Only last summer I called in on Simon and his wife and family holidaying in France, then drove on to visit Lance Price (Alastair Campbell’s former deputy at No 10) at whose holiday house I discovered Tony Wright, the excellent Labour MP, in the swimming pool with his wife. Tony’s wife, that is, thank God.”
“Oh – and then there was that paeon of praise I heaped on the absent Boris at a Tory luncheon in Wantage, a constituency close to Boris’s, where I spoke last month in the cause of their prospective Conservative parliamentary candidate, Ed Vaisey. Ed (who works for Michael Howard) persuaded me to do this when we met at a wedding in Moscow in October. The groom at the wedding was Ben Wegg-Prosser, formerly Peter Mandelson’s assistant, who is now at The Guardian . Peter turned up at the wedding, in stylish brown corduroy. The best man was Tristram Hunt. Half The Guardian were there, and so was Anji Hunter, formerly Tony Blair’s gatekeeper, now head of communications at BP — oh, and Anji was with her partner, Sky News’s anchorman, Adam Boulton. In Moscow I made the acquaintance of the excellent Rachel Whetstone, who helps Ed look after Michael Howard, and . . .”

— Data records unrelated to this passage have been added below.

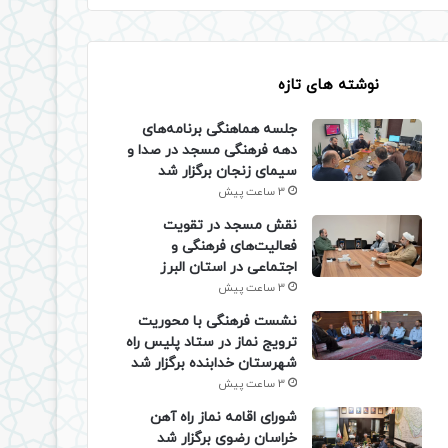
نوشته های تازه
جلسه هماهنگی برنامه‌های
دهه فرهنگی مسجد در صدا و
سیمای زنجان برگزار شد
3 ساعت پیش
نقش مسجد در تقویت
فعالیت‌های فرهنگی و
اجتماعی در استان البرز
3 ساعت پیش
نشست فرهنگی با محوریت
ترویج نماز در ستاد پلیس راه
شهرستان خدابنده برگزار شد
3 ساعت پیش
شورای اقامه نماز راه آهن
خراسان رضوی برگزار شد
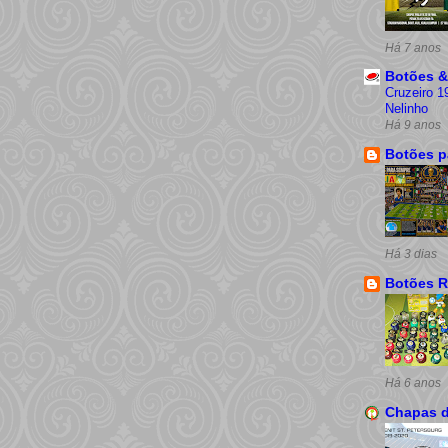
Há 7 anos
Botões &
Cruzeiro 1
Nelinho
Há 9 anos
Botões p
Há 3 dias
Botões R
Há 6 anos
Chapas 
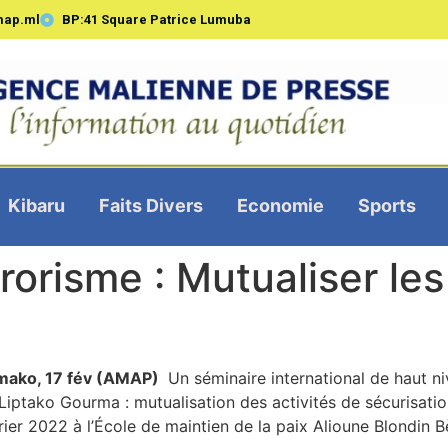
map.ml
BP:41 Square Patrice Lumuba
Kibaru
Faits Divers
Economie
Sports
rrorisme : Mutualiser les
mako, 17 fév (AMAP)
Un séminaire international de haut ni
Liptako Gourma : mutualisation des activités de sécurisatio
rier 2022 à l’École de maintien de la paix Alioune Blondin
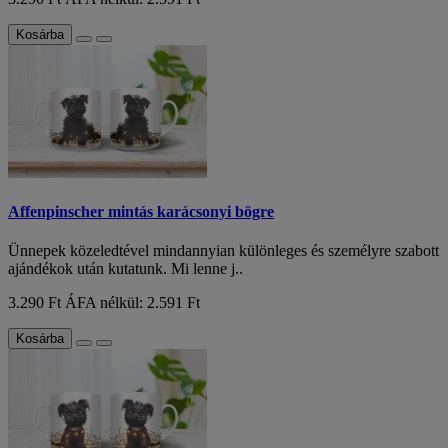
Kosárba
Affenpinscher mintás karácsonyi bögre
Ünnepek közeledtével mindannyian különleges és személyre szabott
ajándékok után kutatunk. Mi lenne j..
3.290 Ft
ÁFA nélkül: 2.591 Ft
Kosárba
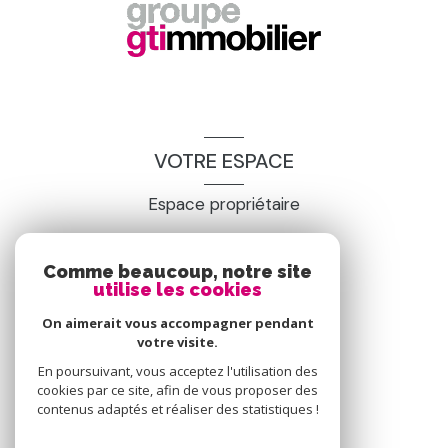
VOTRE ESPACE
Espace propriétaire
Comme beaucoup, notre site
SE CONNECTER
utilise les cookies
On aimerait vous accompagner pendant
votre visite.
En poursuivant, vous acceptez l'utilisation des
cookies par ce site, afin de vous proposer des
contenus adaptés et réaliser des statistiques !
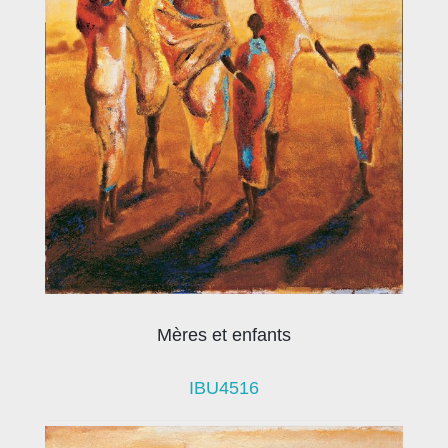
Mères et enfants
IBU4516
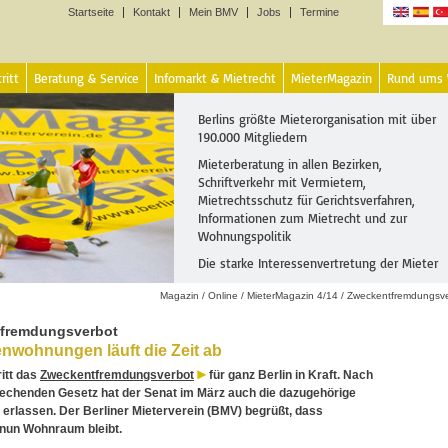
Startseite
Kontakt
Mein BMV
Jobs
Termine
Sprachen
ritt
Beratung & Service
Infomarkt & Mietrecht
MieterMagazin
Rund ums
Berlins größte Mieterorganisation mit über
190.000 Mitgliedern
Mieterberatung in allen Bezirken,
Schriftverkehr mit Vermietern,
Mietrechtsschutz für Gerichtsverfahren,
Informationen zum Mietrecht und zur
Wohnungspolitik
Die starke Interessenvertretung der Mieter
Magazin
/
Online
/
MieterMagazin 4/14
/
Zweckentfremdungsve
fremdungsverbot
enwohnungen läuft die Zeit ab
ritt das
Zweckentfremdungsverbot
für ganz Berlin in Kraft. Nach
echenden Gesetz hat der Senat im März auch die dazugehörige
erlassen. Der Berliner Mieterverein (BMV) begrüßt, dass
un Wohnraum bleibt.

But I think I’ve made the point. Two worlds so close, so interlocking, so shaded — one into the other — that I sometimes think they are not two worlds, but one, and we’re all on the same side. So it isn’t really sleeping with the enemy at all.
But it has to be asked: should heterosexuals be permitted to occupy important or sensitive posts in our country? I’m as tolerant of diversity as the next man and would never condone the persecution of anyone solely on account of his or her sexuality, so this is not a moral judgment but a practical one.
Simple observation suggests — and the last couple of months of newspaper headlines demonstrate — that heterosexuals in public life do seem to find difficulty in maintaining lasting relationships with a single partner. This is a matter for sympathy rather than censure, but can instability at the very core of their lives, in their relationships, be without effect on the stability of their professional judgments?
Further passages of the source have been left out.